- Theatrical release poster
- Directed by: Umamahesh Marpu
- Written by: Umamahesh Marpu
- Produced by: Gowri Marpu
- Starring: Umamahesh Marpu; Sony Reddy; Surya (Telugu actor); RK Naidu; Diwakar Vankayala; Srinivas Chalam;
- Cinematography: Bhaskar V. Satish
- Edited by: Guru Murty Hegde
- Music by: Vijetha Krishna
- Production company: Chandi Durga Entertainments
- Release date: 8 November 2024;
- Running time: 117 minutes
- Country: India
- Language: Telugu

= Vanchana =

Indian film

 Vanchana is a 2024 Indian Telugu language legal drama film directed by Umamahesh Marpu.

==Plot==
Vanchana tells the compelling story of a church father who passes away inexplicably, which results in the arrest of Chalam (Srinivas Rao), his driver. To defend Chalam, a committed criminal defense attorney named Krishna (Uma Mahesh) takes over and begins investigating the cause of the church father's death.

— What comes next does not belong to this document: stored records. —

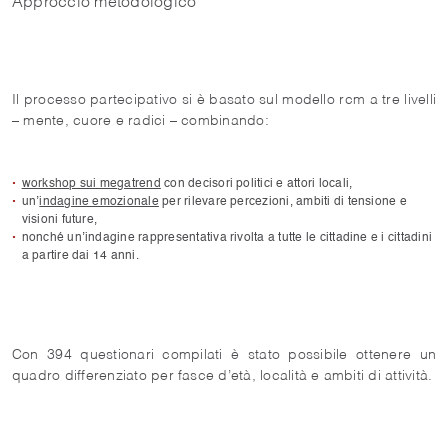
Approccio metodologico
Il processo partecipativo si è basato sul modello rcm a tre livelli
– mente, cuore e radici – combinando:
workshop sui megatrend
con decisori politici e attori locali,
un’
indagine emozionale
per rilevare percezioni, ambiti di tensione e
visioni future,
nonché un’indagine rappresentativa rivolta a tutte le cittadine e i cittadini
a partire dai 14 anni.
Con 394 questionari compilati è stato possibile ottenere un
quadro differenziato per fasce d’età, località e ambiti di attività.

Krishna discovers buried secrets during his investigation and comes to the realization that he knows who the true murderer is and why he was first hesitant to defend Chalam.

== Cast ==

- Umamahesh Marpu as Krishna
- Sony Reddy
- Surya
- RK Naidu as Andrew Joseph
- Diwakar Vankayala
- Srinivas Rao as Chalam

==Reception==
Paul Nicodemus of The Times of India rated the film 2/5 stars and wrote, "Vanchana is a sincere attempt that balances storytelling with thought-provoking themes, making it a commendable debut for Umamahesh Marpu". Avad Mohammad rated the film 2.5/5 stars and wrote, "On the whole, Vanchana is a decent courtroom drama that has decent thrills". Kausalya Rachavelpula of The Hans India gave the film the same rating and wrote, "Vanchana is a thought-provoking story about a clever lawyer fighting for justice in a corrupt world".